Два крошечных красных пятна расцветают на щеках Чейз. Я не могу перестать пялиться на них.
— Почему? — шипит она. — Почему это неправда? Почему так невозможно поверить, что мы так долго учились в одном классе? Ты никогда не замечал меня раньше, Пакс. Я посещаю почти все твои занятия. Мы живем в непосредственной близости друг от друга уже почти четыре года, и я могу пересчитать по пальцам одной руки, сколько раз ты смотрел на меня и признавал мое существование.
— Это чертово преувеличение…
— Нет! Это не так! — Тон ее голоса становится выше. — Четыре года, Пакс. Четыре года! Мы вместе ели в этой столовой. Ходили по тем же коридорам. Сидели в одних и тех же классах. Черт возьми, мы дышали одним воздухом, а ты едва ли замечал мое существование. Так что нет, это не преувеличение. Это правда!
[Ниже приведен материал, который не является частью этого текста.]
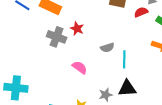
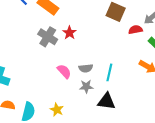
gray semicircle: (107, 48) -> (86, 68), moved
gray star: (106, 95) -> (86, 86), moved

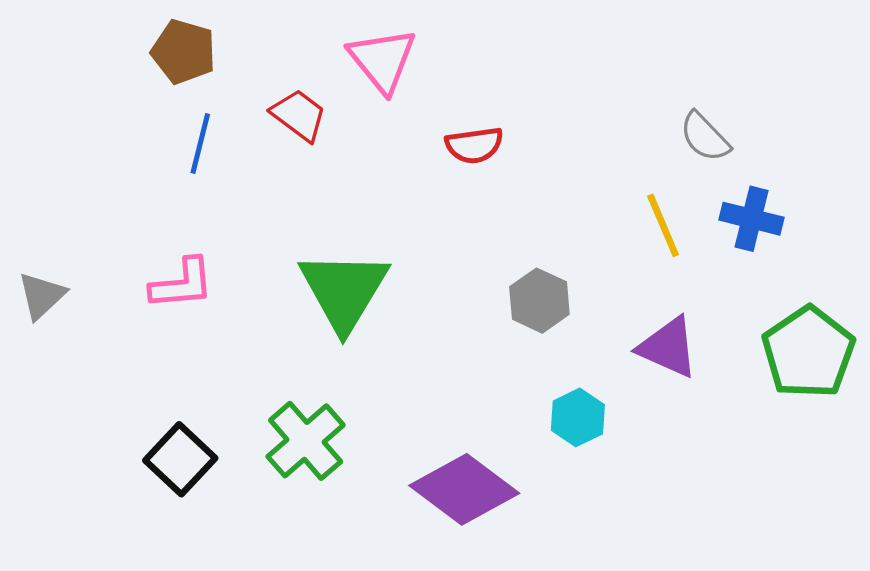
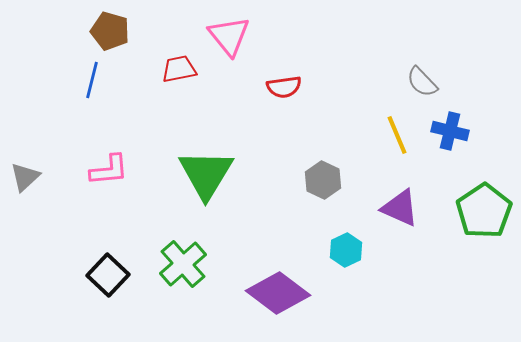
red trapezoid: (299, 115) -> (179, 69), turned -48
blue line: (200, 144) -> (92, 80), moved

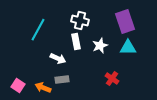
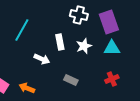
white cross: (80, 21) -> (79, 15), moved
red cross: (112, 79) -> (112, 79), moved, turned 32
gray rectangle: (62, 80) -> (71, 80), moved, turned 32

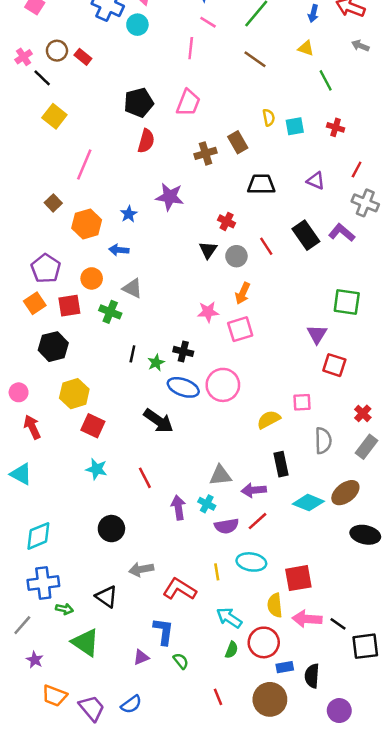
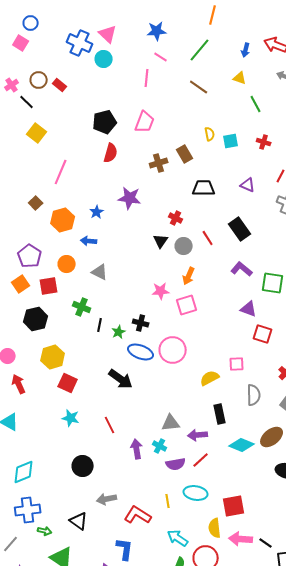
purple L-shape: (342, 233) -> (242, 269), moved
green cross: (110, 312) -> (82, 307), moved
purple triangle: (317, 334) -> (249, 309), turned -42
— Господи. Почему ты так злишься на меня?
Ее глаза увеличиваются в два раза.
— Серьезно? — Она бросает бумажную салфетку, которую держала в руках, на свою тарелку. — Ты, блядь, издеваешься надо мной прямо сейчас?
Слова, которые Рэн сказал мне в моей спальне, эхом возвращаются ко мне, заставляя меня чувствовать себя… вау. На самом деле я сейчас чувствую себя немного неуютно. Такого не случалось, ну… никогда. Я наклоняю голову набок, выгибая бровь в ее сторону.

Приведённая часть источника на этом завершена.